Pemerataan MBG di Palangka Raya Jadi Perhatian Serius DPRD

oleh
oleh
Rana Muthia Oktari
Rana Muthia Oktari

PALANGKA RAYA, Kaltengonline.com – Program Makan Bergizi Gratis (MBG) belum sepenuhnya menjangkau seluruh siswa di Kota Palangka Raya. Di SDN 1 Pahandut Seberang, misalnya, para murid hingga kini belum menerima manfaat program tersebut meski petugas disebut sudah tiga kali datang melakukan pendataan.

Kondisi ini menjadi perhatian Komisi III DPRD Kota Palangka Raya. Dewan menilai pemerataan akses MBG perlu menjadi perhatian serius, terutama bagi sekolah-sekolah yang berada di kawasan pinggiran dengan akses yang tidak semudah sekolah di pusat kota.

Hal tersebut diketahui saat Komisi III DPRD Kota Palangka Raya melakukan kunjungan kerja ke SDN 1 Pahandut Seberang, Jumat (7/8). Kunjungan dilakukan untuk melihat kondisi sekolah secara langsung sekaligus menyerap aspirasi dari pihak sekolah mengenai kebutuhan siswa dan pelaksanaan program pemerintah.

Sekretaris Komisi III DPRD Kota Palangka Raya, Rana Muthia Oktari, mengatakan pihak sekolah menyampaikan bahwa pendataan penerima MBG sebenarnya telah beberapa kali dilakukan. Namun, pendataan tersebut belum diikuti dengan terealisasinya program bagi para siswa.

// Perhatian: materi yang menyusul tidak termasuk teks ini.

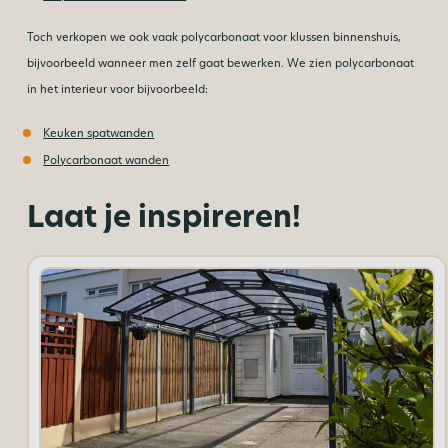
Toch verkopen we ook vaak polycarbonaat voor klussen binnenshuis,
bijvoorbeeld wanneer men zelf gaat bewerken. We zien polycarbonaat
in het interieur voor bijvoorbeeld:
Keuken spatwanden
Polycarbonaat wanden
Laat je inspireren!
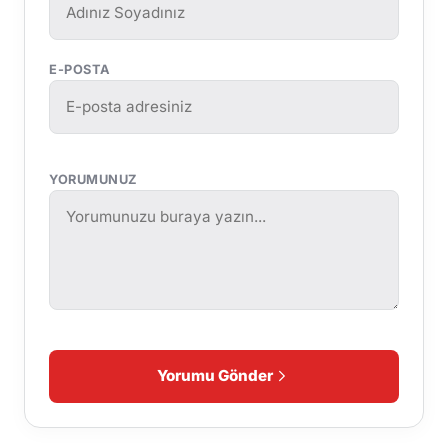
E-POSTA
YORUMUNUZ
Yorumu Gönder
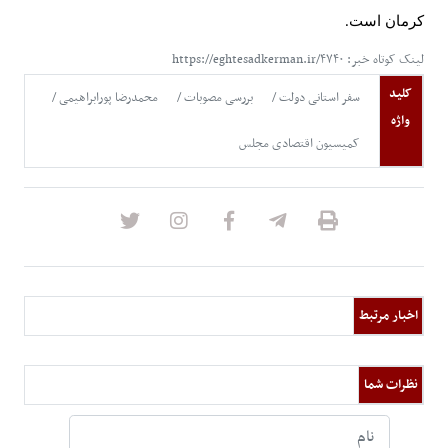
کرمان است
.
لینک کوتاه خبر: https://eghtesadkerman.ir/۴۷۴۰
کلید
سفر استانی دولت
بررسی مصوبات
محمدرضا پورابراهیمی
واژه
کمیسیون اقتصادی مجلس
اخبار مرتبط
نظرات شما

“SDN 1 Pahandut Seberang ini sudah tiga kali didatangi petugas MBG. Katanya didata, tetapi sampai sekarang belum juga mendapatkan program MBG,” ujar Rana, Jumat (7/8/2026).

Meski demikian, belum tersalurnya MBG tidak lantas membuat kegiatan makan siswa di sekolah terabaikan. Pihak sekolah menyebut sebagian besar orang tua tetap mengambil peran dengan menyiapkan bekal dari rumah.

Menurut Rana, orang tua siswa juga tidak mempersoalkan apabila program tersebut belum diterima. Bagi mereka, yang terpenting anak-anak tetap mendapatkan makanan selama berada di sekolah.

“Kepala sekolah menyampaikan orang tua murid tidak menuntut harus mendapatkan MBG. Kalau dapat tentu alhamdulillah, tetapi kalau belum, mereka tetap membawakan bekal untuk anak-anaknya,” katanya.

Bahkan, sekolah turut menyiapkan fasilitas sederhana untuk mendukung kebiasaan membawa bekal tersebut. Keranjang khusus disediakan di setiap kelas untuk menyimpan makanan yang dibawa murid dari rumah sehingga bekal dapat ditempatkan dengan lebih tertata selama proses pembelajaran.

Namun, menurutnya, kondisi tersebut tidak berarti persoalan pemerataan MBG dapat diabaikan. Justru, situasi di SDN 1 Pahandut Seberang menunjukkan masih adanya sekolah yang belum tersentuh program meskipun proses pendataan telah dilakukan berulang kali.

Apalagi, Pemko Palangka Raya sebelumnya telah menyampaikan komitmen untuk memperluas jangkauan MBG hingga sekolah-sekolah di kawasan pinggiran, termasuk wilayah yang masuk kategori terdepan, terluar, dan tertinggal (3T).

Komisi III DPRD Kota Palangka Raya pun mendorong agar pembangunan maupun operasional layanan MBG di kawasan pinggiran dapat dipercepat. Menurut Rana, jarak dan keterbatasan akses tidak seharusnya menjadi alasan anak-anak di wilayah pinggiran tertinggal dalam mendapatkan program pemenuhan gizi.

Sebab, tujuan MBG bukan hanya menyediakan makanan bagi siswa, tetapi juga mendukung pemenuhan kebutuhan gizi anak selama masa pertumbuhan. Asupan makanan yang baik diharapkan dapat menunjang kesehatan sekaligus membantu siswa mengikuti proses pembelajaran dengan lebih optimal.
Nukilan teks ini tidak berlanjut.